The Co-Mission project included the creation of a new dance theatre show titled Choices and Consequences, by choreographer/ film-maker Michael Joseph (Union Dance, University of Bedford) - a blend of contemporary, hip-hop and martial arts, with an original score by twice Grammy-nominated Steve Marshall.

Steve is one half of State of Emergency, alongside the indomitable Deborah Baddoo MBE. They founded the company together in 1986 and are “proud that Co-Mission has been able to add another group of artists to the hundreds who have already participated in State of Emergency productions.”

Resident in Deptford for nine weeks, Co-Mission also delivered an accessible outreach programme for young people. Two films, one by Michael Joseph and one he edited of work by emerging disabled choreographer Laura Dajao appeared alongside the company performance with a curtain raiser by IRIE Dance Theatre’s African and Caribbean dance foundation degree students.

Co-Mission is, as far as we know, the first professional British dance endeavour to feature BAME disabled dancers and dance styles (the term BAME – Black, Asian and Minority Ethnic – is used to refer to members of non-white communities in the UK). SoE’s research revealed a definite lack of disabled BAME artists trained and skilled to work professionally, which is reinforced by a lack of training, access and support to grow this demographic. Via a considered, thoroughly prepared workshop-style process, in which detailed references from appropriately knowledgeable dance professionals played a crucial role, a cast of five disabled and non-disabled dancers was assembled: Laura Dajao, Louise Dickson, Ash Goosey, Housni Omer Hassan (known as DJ) and Hannah Anderson-Ricketts (aka Hannah Meraki). The project also championed Laura’s development as an emerging disabled choreographer.

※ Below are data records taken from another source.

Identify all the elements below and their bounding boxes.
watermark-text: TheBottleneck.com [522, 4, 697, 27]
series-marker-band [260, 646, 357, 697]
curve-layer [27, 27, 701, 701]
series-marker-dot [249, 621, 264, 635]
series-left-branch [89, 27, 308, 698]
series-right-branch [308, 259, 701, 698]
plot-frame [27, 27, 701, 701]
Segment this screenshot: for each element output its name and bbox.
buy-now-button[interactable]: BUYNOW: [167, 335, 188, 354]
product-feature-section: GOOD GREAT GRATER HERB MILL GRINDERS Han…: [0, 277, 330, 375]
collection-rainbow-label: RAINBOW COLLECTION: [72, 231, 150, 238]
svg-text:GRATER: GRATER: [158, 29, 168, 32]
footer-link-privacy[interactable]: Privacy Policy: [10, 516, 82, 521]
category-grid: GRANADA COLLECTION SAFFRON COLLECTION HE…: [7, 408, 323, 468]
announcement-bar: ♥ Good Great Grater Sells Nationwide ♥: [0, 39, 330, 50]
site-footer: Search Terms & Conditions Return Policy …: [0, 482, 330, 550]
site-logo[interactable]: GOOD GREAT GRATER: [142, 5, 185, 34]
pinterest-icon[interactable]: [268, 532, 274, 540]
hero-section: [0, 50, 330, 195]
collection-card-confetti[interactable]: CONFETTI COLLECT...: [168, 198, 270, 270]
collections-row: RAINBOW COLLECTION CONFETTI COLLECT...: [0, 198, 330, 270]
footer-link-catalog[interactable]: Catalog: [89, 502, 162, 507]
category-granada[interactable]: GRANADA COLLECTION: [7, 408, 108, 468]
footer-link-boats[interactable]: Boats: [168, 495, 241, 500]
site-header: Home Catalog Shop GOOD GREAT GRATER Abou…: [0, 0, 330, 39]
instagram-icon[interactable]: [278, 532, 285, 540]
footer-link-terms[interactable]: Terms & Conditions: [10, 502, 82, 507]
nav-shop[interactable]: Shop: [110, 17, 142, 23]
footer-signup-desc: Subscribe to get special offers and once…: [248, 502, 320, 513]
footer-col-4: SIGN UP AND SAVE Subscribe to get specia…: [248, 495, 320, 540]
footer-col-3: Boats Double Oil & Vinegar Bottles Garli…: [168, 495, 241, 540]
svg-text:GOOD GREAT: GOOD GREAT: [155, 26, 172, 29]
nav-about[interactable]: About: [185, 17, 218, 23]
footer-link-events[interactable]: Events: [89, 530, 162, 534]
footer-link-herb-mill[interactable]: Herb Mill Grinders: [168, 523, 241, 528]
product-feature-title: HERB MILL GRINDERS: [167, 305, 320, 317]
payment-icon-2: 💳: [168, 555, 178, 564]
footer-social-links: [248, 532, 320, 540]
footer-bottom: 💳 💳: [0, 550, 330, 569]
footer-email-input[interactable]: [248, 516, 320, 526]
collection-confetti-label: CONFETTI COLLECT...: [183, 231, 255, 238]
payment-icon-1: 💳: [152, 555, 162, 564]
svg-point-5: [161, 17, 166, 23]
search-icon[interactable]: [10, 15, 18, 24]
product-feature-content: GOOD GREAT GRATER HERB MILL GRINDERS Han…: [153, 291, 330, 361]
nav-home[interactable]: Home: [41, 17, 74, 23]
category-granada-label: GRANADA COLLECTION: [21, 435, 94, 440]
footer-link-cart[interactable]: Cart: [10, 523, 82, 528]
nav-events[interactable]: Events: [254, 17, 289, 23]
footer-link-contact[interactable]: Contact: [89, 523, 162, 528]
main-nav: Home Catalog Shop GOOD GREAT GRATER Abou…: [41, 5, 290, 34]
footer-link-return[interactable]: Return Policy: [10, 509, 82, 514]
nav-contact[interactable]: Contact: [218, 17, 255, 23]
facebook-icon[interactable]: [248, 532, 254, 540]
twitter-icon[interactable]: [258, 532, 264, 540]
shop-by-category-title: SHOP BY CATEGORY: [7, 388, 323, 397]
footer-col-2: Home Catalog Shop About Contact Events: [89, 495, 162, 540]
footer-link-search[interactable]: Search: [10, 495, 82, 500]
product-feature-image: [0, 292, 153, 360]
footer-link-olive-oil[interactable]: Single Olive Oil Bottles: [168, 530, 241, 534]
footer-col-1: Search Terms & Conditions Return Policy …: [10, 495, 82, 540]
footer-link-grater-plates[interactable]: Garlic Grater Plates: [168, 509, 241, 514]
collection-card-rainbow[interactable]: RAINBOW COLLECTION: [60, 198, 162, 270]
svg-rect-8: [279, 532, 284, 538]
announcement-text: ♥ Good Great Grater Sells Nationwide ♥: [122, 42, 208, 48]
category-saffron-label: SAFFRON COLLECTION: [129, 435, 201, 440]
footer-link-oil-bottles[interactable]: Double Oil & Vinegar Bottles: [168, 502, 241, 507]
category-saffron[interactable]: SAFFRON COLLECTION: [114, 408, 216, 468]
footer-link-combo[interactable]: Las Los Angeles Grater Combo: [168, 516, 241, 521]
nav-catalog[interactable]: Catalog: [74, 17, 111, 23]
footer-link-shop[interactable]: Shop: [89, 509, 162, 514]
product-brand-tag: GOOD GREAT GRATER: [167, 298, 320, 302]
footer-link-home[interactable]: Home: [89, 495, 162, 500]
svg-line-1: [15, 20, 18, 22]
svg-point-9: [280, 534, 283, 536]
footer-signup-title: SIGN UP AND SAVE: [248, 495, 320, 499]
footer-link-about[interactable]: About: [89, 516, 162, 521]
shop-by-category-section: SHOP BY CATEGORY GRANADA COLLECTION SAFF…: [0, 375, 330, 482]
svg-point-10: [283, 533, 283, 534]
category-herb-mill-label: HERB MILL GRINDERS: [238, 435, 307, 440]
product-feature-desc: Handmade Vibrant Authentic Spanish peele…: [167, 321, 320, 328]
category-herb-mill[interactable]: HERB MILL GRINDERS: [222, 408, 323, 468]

As inclusive adviser, I was sounding board and guide for Michael’s interactions with the dancers as he was new to inclusive practice. I also mentored Laura and DJ. My role was multi-faceted; exploration in the studio, contact point with SoE, a little dramaturgy and a lot of listening. I aimed to be an ear for everyone, an advocate for anyone and on the side of nothing and no one but the art itself. And truly, it was one of the most seminal, fulfilling experiences of my twenty-two years involved in dance with disabled people.

I was not alone in this enjoyment. Co-Mission gave The Albany a sell-out dance show. Those who saw it praised the level, creativity and quality of access for disabled audiences. Laura and DJ describe Co-Mission as ‘life-changing’. And yet Co-Mission’s producer, venue and choreographer had no history of working with disabled dancers. Where did it all go right? Does Co-Mission offer hope that the perceived leap to making and programming inclusively may be shorter than we think?

More excitingly, as the Creative Case for Diversity ( gains momentum, are we finally beginning to deal in culture not colour, personal history over medical history and address ‘diversity within diversity’?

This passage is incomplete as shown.